The opening concert on 10th September, conducted by Richard Farnes, will feature a most entertaining and virtuosic Semiramide overture by Rossini, followed by the violin concerto by the great Armenian composer, Aram Khachaturian. This concerto, originally composed in 1940 for Ukranian violinist David Oistrakh, will have Marat Bisengaliev as violin soloist. Bisengaliev studied with Valery Klimov who in turn studied with Oistrakh, so a more fitting musical pedigree is hard to find for this concerto. Tchaikovsky’s programmatic 6th symphony (Pathétique) will be played in the second half and will be the final piece of the evening as the music fades out at the end of the last movement.

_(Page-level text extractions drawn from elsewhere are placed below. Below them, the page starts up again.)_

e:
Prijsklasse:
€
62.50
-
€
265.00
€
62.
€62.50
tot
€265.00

The next concert on 15th September will be conducted by Richard Farnes, who has made waves across Britain, especially when he led Wagner’s complete Ring cycle at Opera North. Therefore, the programming of the Wagner Parsifal suite, which ends the concert, seems appropriate. The concert opens with the fantastic Imperial March from Star Wars by John Williams and continues with Brahms’s second piano concerto in the first half. This four-movement concerto is more delicate and introverted, almost like chamber music, as compared to Brahms’s majestic first piano concerto composed 22 years earlier. Having been praised for his sensitivity and amazing pianistic ability, Pavel Kolesnikov promises to be a worthy soloist for this music.

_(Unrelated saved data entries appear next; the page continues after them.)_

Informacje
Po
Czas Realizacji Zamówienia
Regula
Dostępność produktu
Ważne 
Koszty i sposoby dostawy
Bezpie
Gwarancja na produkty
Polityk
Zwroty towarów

The following concert on 20th September will delight lovers of opera, ballet and orchestral music. Richard Strauss’s Rosenkavalier Suite, an orchestral suite comprising highlights of Strauss’s opera, opens the concert. Artur Rodzinski, the conductor of the New York Philharmonic, was behind the creation and success of this suite, which is now standard repertoire for orchestras. He conducted the first performance in the 1944-1945 season. The first half of this concert ends with Schumann’s lone cello concerto, performed by one of the greatest living cellists of our time, Steven Isserlis. This is the first time that Isserlis is performing in India, making his debut with the SOI. The concert ends with Stravinsky’s Petrushka, a ballet based on the story of the puppet Petrushka, who comes to life. Stravinsky scored the music for Sergei Diaghilev’s Ballet Russes in 1911. These performances, full of virtuosic music, will be conducted by Alpesh Chauhan who returns to conduct the SOI.

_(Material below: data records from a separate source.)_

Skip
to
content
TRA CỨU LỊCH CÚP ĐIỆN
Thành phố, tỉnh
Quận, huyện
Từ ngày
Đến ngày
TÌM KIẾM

The final two concerts on 23rd and 24th September are also conducted by Chauhan. Awarded an OBE in 2022, Chauhan is enjoying a flourishing international career, conducting eminent orchestras in Europe, America and Asia. Both these concerts will have the same programme and feature Hussain’s triple concerto in the first half. The soloists are amongst the finest living exponents of their instruments; Niladri Kumar will play the sitar, Rakesh Chaurasia, the bansuri and of course, the composer Hussain will play the tabla. The second half of the programme will have a performance of Tchaikovsky’s 5th symphony. This will prove to be a worthy finale to an absolutely gorgeous orchestral season, the likes of which will be difficult to replicate anytime soon.